### Prompt
Produce a verbatim transcription of the records below, beginning at the line containing "の売却や購入を考えている方に必見！空き家や相続不動" and ending at the final line; include only those lines.

### Dataset content

--- START ---

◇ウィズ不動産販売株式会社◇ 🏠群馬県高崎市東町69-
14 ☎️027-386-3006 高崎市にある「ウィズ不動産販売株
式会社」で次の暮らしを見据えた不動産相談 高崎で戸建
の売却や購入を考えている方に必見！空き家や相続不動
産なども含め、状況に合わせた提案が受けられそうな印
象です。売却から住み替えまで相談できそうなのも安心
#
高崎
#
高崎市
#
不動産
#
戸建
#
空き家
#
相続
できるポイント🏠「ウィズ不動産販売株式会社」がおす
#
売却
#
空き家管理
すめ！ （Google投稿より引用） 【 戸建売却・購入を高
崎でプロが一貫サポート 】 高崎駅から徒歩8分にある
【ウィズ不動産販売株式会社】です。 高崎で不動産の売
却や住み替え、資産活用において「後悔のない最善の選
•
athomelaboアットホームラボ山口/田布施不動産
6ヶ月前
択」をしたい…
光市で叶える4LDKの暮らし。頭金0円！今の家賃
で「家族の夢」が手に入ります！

--- END ---

### Response box
の売却や購入を考えている方に必見！空き家や相続不動
産なども含め、状況に合わせた提案が受けられそうな印
象です。売却から住み替えまで相談できそうなのも安心
#
高崎
#
高崎市
#
不動産
#
戸建
#
空き家
#
相続
できるポイント🏠「ウィズ不動産販売株式会社」がおす
#
売却
#
空き家管理
すめ！ （Google投稿より引用） 【 戸建売却・購入を高
崎でプロが一貫サポート 】 高崎駅から徒歩8分にある
【ウィズ不動産販売株式会社】です。 高崎で不動産の売
却や住み替え、資産活用において「後悔のない最善の選
•
athomelaboアットホームラボ山口/田布施不動産
6ヶ月前
択」をしたい…
光市で叶える4LDKの暮らし。頭金0円！今の家賃
で「家族の夢」が手に入ります！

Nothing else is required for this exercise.